### Your goal
For the entries below, the expected answer is the line with "Products (166, 97)", the line with "Careers (1006, 143)", and every line between them, exactly as written, and nothing more.

......

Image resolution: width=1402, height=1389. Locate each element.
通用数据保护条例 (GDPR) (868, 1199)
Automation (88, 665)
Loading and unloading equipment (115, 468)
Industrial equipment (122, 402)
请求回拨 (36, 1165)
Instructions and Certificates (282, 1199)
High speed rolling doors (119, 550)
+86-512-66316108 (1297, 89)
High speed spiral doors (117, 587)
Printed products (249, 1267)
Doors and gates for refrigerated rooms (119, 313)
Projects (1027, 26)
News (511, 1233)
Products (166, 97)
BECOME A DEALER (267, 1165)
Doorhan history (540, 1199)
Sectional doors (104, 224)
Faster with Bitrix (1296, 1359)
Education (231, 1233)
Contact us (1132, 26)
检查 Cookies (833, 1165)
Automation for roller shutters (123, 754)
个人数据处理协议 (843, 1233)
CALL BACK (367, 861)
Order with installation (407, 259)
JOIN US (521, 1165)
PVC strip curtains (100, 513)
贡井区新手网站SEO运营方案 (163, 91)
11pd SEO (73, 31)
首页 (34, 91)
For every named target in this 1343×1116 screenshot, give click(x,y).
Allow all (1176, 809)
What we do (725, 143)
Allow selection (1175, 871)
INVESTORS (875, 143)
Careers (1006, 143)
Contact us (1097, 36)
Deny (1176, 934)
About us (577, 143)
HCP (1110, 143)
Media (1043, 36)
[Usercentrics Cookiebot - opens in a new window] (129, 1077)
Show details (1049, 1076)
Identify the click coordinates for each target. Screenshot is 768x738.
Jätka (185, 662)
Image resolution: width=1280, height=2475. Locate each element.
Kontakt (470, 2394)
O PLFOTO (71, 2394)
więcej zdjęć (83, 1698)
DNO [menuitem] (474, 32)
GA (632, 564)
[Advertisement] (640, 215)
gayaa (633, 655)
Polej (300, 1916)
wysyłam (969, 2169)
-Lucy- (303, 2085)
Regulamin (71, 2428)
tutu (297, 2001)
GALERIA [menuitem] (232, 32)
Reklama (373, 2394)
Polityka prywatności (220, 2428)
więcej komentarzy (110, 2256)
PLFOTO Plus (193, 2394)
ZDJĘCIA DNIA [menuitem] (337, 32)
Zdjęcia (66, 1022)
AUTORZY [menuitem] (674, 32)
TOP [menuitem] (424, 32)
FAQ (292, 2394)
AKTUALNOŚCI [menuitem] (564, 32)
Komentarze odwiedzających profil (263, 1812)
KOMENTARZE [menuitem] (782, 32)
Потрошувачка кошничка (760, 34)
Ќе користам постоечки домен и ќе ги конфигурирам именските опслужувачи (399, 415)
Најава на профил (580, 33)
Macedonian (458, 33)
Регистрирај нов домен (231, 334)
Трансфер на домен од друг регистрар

......

### Output below
Products (166, 97)
BECOME A DEALER (267, 1165)
Doorhan history (540, 1199)
Sectional doors (104, 224)
Faster with Bitrix (1296, 1359)
Education (231, 1233)
Contact us (1132, 26)
检查 Cookies (833, 1165)
Automation for roller shutters (123, 754)
个人数据处理协议 (843, 1233)
CALL BACK (367, 861)
Order with installation (407, 259)
JOIN US (521, 1165)
PVC strip curtains (100, 513)
贡井区新手网站SEO运营方案 (163, 91)
11pd SEO (73, 31)
首页 (34, 91)
For every named target in this 1343×1116 screenshot, give click(x,y).
Allow all (1176, 809)
What we do (725, 143)
Allow selection (1175, 871)
INVESTORS (875, 143)
Careers (1006, 143)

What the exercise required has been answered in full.